Why Conserve?

Why Conserve? January 21, 2015

“Do not move an ancient landmark,” Solomon says in Proverbs 23:10. Just what a king would say: Kings want to keep things just as they are, and convince everyone that they have always been so, so long as they can sit on top of the heap.

But the sequel of the Proverb doesn’t fit that skepto-Marxist reading. Preserve the ancient landmarks, and do not “enter the fields of the fatherless.” In Israel, every clan within every tribe received a portion  of the land, and those ancestral lands were to be restored every fifty years during Jubilee. 

“Preserving the ancient landmarks” didn’t mean preserving the status of the powerful; Israel was to be “conservative” in order to protect the rights of the poor. They were to preserve the landmarks to keep people from trampling and taking land from the poor.

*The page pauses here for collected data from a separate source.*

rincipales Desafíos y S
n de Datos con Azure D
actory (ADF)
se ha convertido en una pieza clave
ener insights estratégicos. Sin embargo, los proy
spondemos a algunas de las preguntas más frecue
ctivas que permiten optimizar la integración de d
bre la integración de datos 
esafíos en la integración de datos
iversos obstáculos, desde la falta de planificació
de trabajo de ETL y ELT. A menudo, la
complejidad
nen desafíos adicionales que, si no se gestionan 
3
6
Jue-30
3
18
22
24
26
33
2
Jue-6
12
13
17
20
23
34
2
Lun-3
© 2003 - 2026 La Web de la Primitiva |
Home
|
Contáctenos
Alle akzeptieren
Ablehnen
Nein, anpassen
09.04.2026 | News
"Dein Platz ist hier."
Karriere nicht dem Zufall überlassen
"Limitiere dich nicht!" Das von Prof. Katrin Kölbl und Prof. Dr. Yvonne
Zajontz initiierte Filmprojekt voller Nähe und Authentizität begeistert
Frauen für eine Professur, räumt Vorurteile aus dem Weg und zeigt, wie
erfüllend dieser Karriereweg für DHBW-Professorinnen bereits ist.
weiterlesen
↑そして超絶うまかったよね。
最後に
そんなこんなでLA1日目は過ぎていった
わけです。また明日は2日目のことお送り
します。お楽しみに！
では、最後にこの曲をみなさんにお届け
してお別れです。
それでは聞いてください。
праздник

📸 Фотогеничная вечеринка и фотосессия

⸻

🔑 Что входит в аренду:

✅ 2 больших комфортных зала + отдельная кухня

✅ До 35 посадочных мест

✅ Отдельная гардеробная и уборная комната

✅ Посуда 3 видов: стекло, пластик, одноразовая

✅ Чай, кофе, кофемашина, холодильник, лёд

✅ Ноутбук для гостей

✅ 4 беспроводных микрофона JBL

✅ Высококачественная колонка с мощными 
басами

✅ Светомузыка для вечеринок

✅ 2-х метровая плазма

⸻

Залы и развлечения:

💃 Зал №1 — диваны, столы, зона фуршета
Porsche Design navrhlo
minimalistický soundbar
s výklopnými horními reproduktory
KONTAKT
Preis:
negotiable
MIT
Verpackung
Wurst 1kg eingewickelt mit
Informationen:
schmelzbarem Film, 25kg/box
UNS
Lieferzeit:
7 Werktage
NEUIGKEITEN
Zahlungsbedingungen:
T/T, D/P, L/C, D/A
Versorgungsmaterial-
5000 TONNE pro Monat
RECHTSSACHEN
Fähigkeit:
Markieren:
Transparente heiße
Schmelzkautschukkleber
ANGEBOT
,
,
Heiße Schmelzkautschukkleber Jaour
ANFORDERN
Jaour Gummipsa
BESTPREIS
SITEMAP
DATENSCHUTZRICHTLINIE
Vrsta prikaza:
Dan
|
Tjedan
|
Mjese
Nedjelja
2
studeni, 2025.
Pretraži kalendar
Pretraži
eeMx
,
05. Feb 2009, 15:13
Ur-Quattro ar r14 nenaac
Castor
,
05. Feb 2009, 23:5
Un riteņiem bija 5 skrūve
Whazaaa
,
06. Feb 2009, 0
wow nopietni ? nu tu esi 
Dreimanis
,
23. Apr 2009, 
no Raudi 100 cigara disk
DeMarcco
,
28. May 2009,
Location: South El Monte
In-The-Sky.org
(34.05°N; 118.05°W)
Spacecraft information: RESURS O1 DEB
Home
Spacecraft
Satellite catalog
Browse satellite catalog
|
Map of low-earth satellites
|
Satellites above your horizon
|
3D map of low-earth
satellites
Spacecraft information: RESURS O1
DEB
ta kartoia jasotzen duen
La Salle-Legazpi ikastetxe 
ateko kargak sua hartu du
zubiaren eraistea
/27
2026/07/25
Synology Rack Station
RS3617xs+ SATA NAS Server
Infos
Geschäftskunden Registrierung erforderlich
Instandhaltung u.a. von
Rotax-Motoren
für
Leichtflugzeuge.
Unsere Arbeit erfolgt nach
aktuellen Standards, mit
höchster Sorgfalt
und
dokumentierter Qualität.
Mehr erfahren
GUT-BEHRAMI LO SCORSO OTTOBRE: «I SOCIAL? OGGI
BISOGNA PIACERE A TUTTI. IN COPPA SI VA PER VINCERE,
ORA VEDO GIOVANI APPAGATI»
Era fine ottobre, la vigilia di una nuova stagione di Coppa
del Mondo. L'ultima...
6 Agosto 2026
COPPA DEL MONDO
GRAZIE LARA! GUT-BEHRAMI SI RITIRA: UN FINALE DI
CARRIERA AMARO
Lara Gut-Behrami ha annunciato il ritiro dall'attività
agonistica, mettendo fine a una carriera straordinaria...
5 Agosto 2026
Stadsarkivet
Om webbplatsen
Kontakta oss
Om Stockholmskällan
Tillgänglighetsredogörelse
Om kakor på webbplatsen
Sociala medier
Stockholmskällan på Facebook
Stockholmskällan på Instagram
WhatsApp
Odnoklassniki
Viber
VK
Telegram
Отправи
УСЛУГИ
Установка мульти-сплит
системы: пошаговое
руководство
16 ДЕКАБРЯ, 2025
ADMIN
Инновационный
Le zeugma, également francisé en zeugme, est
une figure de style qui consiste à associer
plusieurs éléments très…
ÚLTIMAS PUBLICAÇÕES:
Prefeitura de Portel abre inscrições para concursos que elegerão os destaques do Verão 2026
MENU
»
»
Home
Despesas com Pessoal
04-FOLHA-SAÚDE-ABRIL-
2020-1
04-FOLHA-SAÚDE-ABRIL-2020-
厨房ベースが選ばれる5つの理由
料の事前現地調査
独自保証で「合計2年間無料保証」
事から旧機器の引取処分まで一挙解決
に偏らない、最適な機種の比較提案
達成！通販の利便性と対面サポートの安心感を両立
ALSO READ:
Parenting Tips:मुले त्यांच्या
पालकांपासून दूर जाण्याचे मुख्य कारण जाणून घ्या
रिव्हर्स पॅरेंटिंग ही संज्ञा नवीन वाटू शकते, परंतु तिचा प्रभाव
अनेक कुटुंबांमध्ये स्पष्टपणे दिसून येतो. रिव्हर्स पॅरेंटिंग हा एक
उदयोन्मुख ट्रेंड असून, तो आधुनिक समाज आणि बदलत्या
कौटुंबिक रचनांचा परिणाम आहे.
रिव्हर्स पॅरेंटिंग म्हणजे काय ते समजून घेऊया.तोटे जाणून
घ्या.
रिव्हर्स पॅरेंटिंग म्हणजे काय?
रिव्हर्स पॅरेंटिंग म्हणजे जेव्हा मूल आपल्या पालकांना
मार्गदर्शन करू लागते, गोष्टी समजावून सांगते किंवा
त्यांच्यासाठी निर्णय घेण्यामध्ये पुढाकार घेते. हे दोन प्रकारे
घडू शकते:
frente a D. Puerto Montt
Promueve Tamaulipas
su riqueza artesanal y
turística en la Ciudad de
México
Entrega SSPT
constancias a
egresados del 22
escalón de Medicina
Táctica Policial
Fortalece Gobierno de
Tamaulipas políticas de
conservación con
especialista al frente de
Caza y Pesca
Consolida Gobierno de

The following verse reinforces the point. The “Redeemer” (properly capitalized translation of go’el, the kinsman who restores property to destitute relatives) of the fatherless “is strong; he will plead their cause against you.” Yahweh defends the ancient boundary markers because in defending them He takes up the case of the poor against their abusers.

Israel’s original land settlement was unique, and so, in detail, was the Jubilee. But the truth of Proverbs 23:10-11 is permanent: We conserve in order to care for the vulnerable. We defend tradition because, and insofar as, tradition is an instrument to defend the rights of the weak.